The project manager should be a person who is familiar with the documentation processes and the documentation contents. The task is to manage the project and control project progress.
The steering committee, which is made up of representatives of the core decision-making units of the hospital or the hospital group, will be regularly informed about progress and problems and decide on important measures to be taken in case there is a deviation from the plan. With such a structure, the implementation process can be controlled and enforced.
4. Migration and schedule
Very often, EPR is implemented as a pilot on a single ward or in a single department. Then, implementation is expanded step by step across the institution. The underlying idea is that specific documentation requirements can thus be integrated step by step as well. While this approach is frequently chosen because no unified documentation standard has been established prior to the implementation, it exposes the project to two risks: Firstly, when new requirements regarding more and more topics are constantly added, the unified documentation standard is weakened and the entire process tends to develop into a 1:1 transfer of the analogue patient record.

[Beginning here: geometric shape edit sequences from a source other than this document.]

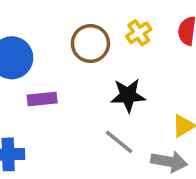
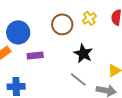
black star: (128, 95) -> (83, 53), turned 30

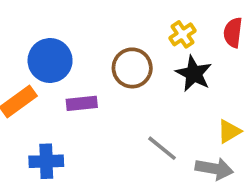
brown circle: (62, 24) -> (132, 68), moved
black star: (83, 53) -> (194, 74), moved

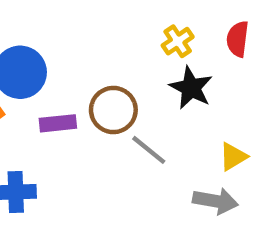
brown circle: (132, 68) -> (113, 110), moved
gray line: (162, 148) -> (149, 150), moved

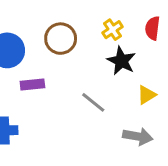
brown circle: (113, 110) -> (61, 39), moved
yellow triangle: (233, 157) -> (147, 95), moved

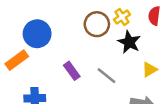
brown circle: (61, 39) -> (97, 24), moved
purple rectangle: (32, 85) -> (72, 71), moved, turned 60

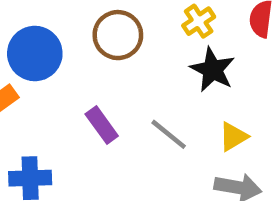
brown circle: (97, 24) -> (118, 35), moved
yellow triangle: (149, 70) -> (233, 137), moved

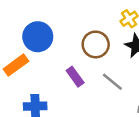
brown circle: (118, 35) -> (96, 44), moved

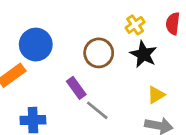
gray line: (112, 82) -> (97, 110), moved

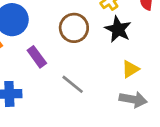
purple rectangle: (76, 88) -> (37, 57), moved

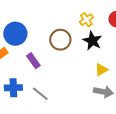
gray line: (73, 84) -> (40, 94), moved

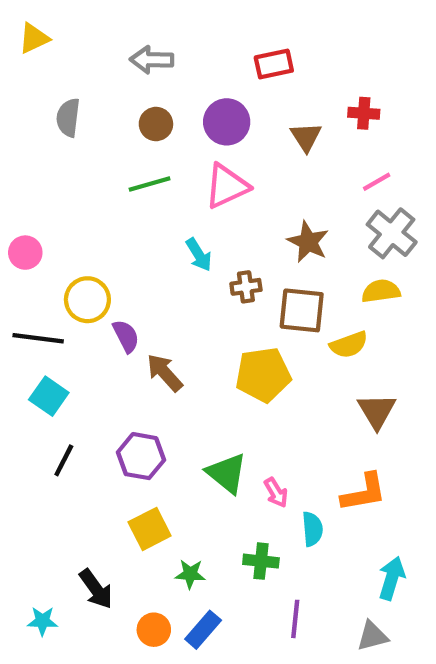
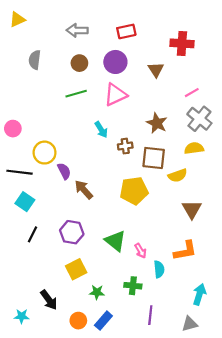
red rectangle: (274, 64) -> (126, 31), moved
red cross: (364, 113) -> (182, 43), moved, size x1.5

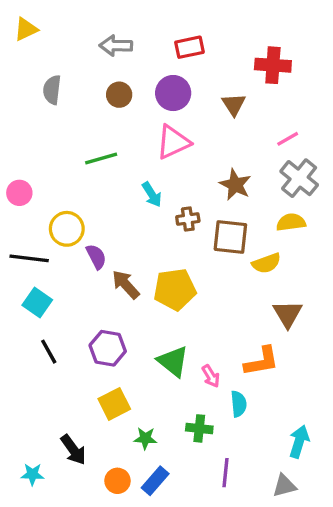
green line: (76, 94) -> (101, 158), moved
yellow pentagon: (134, 191) -> (175, 289), moved
black line: (33, 234) -> (49, 352), turned -56
orange L-shape: (185, 251) -> (261, 361), moved

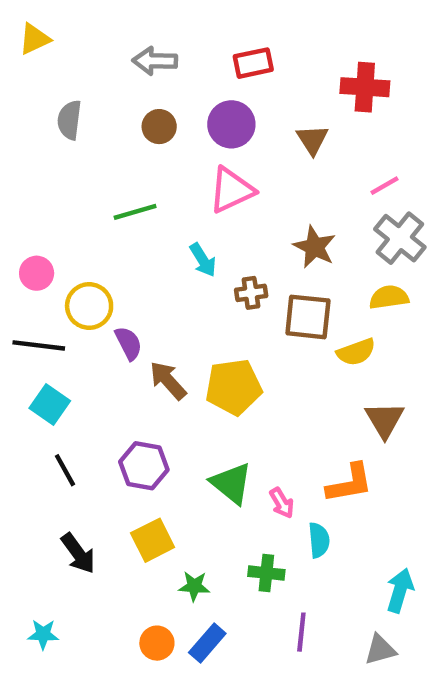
pink circle: (19, 193) -> (37, 273), moved
black arrow: (73, 450) -> (78, 553), moved

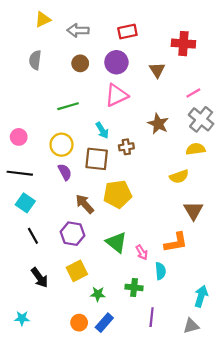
yellow triangle: (34, 39) -> (43, 19), moved
yellow circle: (89, 306) -> (62, 145), moved
brown square: (308, 317) -> (97, 159), moved
brown arrow: (168, 380) -> (85, 204), moved

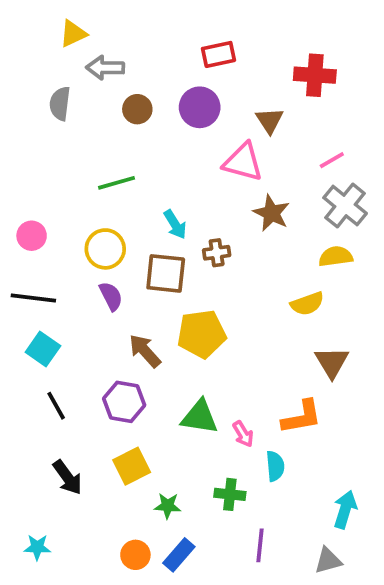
gray arrow: (78, 30) -> (105, 68), moved
pink triangle: (116, 95) -> (243, 162), moved, turned 40
green triangle: (116, 242) -> (200, 417), turned -30

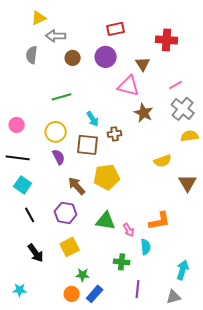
yellow semicircle: (336, 256) -> (190, 136), moved
brown triangle: (332, 362) -> (188, 183), moved
green star: (168, 506) -> (83, 275), moved

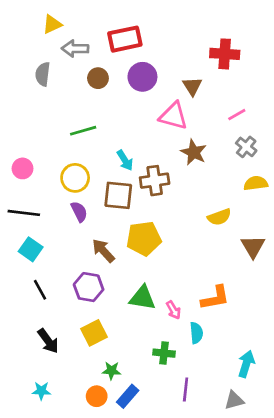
red rectangle: (116, 29) -> (125, 39), moved, size x1.4
gray cross: (183, 109) -> (246, 147), size x0.7
brown cross: (115, 134) -> (155, 181), size x1.5
cyan star: (20, 290) -> (41, 391), moved

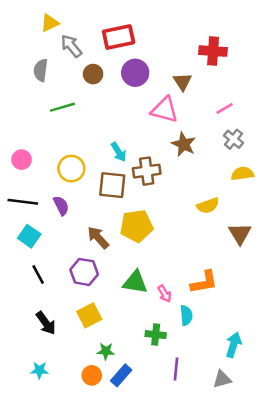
gray arrow: (75, 49) -> (71, 46), turned 50
green line: (83, 131) -> (62, 107), moved
purple semicircle: (79, 212) -> (61, 206), moved

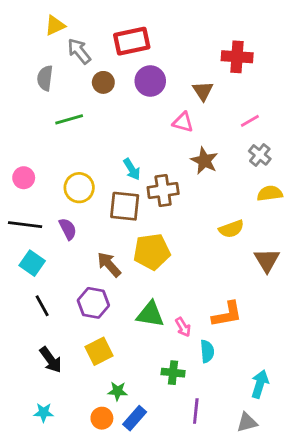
pink triangle: (165, 110) -> (183, 122), size x0.7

Secondly, the step-by-step approach becomes problematic when a patient is moved from an already digitalised ward to a non-digitalised one. At that point, all documents have to be printed out and turned into a paper-based record. In view of these risks we strongly recommend to establish a comprehensive documentation standard prior to implementation. This standard can then be tested on one or two wards/departments. In a next step, it is implemented in all other departments. The EPR is adjusted only when urgently needed data have not yet been saved. These changes have to be approved by the subproject team in charge of the documentation standard. In order to reduce the complexity of the implementation and training processes, the different modules can be implemented one after the other. Such an approach ensures that all wards and departments are at the same stage throughout the process and can support each other.
Outlook and challenges ahead
In view of the sanctions for failing to implement the EPR, the HIS software providers will most likely face short-term bottlenecks. The shortage of IT professionals will further exacerbate the problem since all hospitals will try to meet the compliance deadline. At the same time, the hospitals might have to conduct complex public tenders in order to be able to spend the funds that were made available for EPR implementation. In addition, introducing the EPR will temporarily increase the work load of the hospital staff. Institutions that are already struggling with staff shortages and teams that are already putting in extra hours will suffer. Nevertheless, introducing the EPR is vital since it will improve patient care and will enable a more effective control of the processes in the hospital. And: digitalisation is an important factor that makes a hospital attractive for new staff.